You ask, "If you’ve had a significant weight loss, how’s that affected your sex life?" I lost around 70 pounds about a decade ago, and though I have some 15-ish pound fluctuations every now and then, I've largely kept that off. For me, one of the main drivers behind my gaining a lot of weight in the first place was a binge eating disorder, which stemmed from (and perpetuated) feeling totally disconnected from my own body. Because my highest weight was the result of punishing and abusing myself with food, at that point I felt like I didn't even really have a body; it was this stranger, this "other." That also meant my sex life was in shambles -- I had no harmony with my physical self, so I didn't really enjoy sex at all.

When I lost that weight -- from going to therapy for my disorder, and from getting into strength training, which has led to a mind-body connection for me that's profound bordering on spiritual -- it kind of turned the lights on, sex-wise. It's not because the physical flesh of my body was "better" from losing weight, but the things that ended up causing me to lose weight were also the things that caused me to get to know, accept, and appreciate my own body -- which I feel is a big part of having good sex.
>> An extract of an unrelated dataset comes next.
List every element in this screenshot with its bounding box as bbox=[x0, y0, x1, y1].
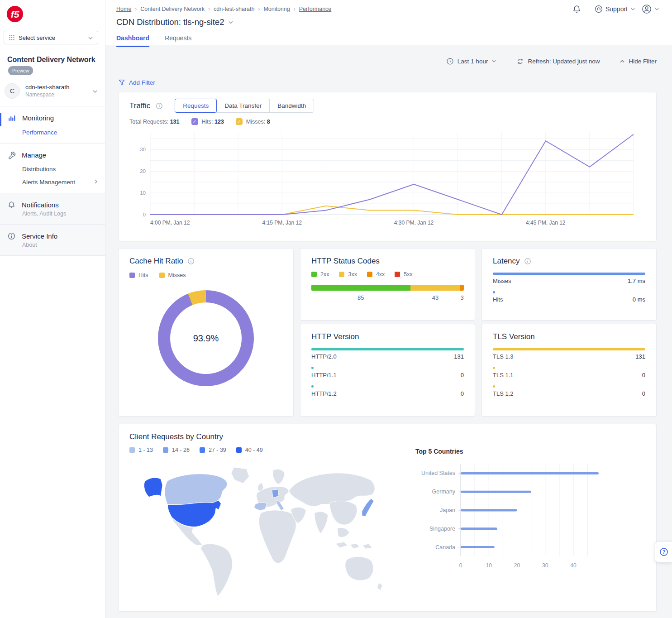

To this day, if I slip into old patterns and feel the connection between my mind and body get a little fuzzy, I feel that in my libido/sex life, too. I would have hated it if someone told me back when I was totally sedentary, but it feels real to me: I have the best sex, and feel like I want to have more sex, when I'm locked in on an exercise routine that I like and that feels good to me.

Thanks for the question, can't wait to see how this topic evolves.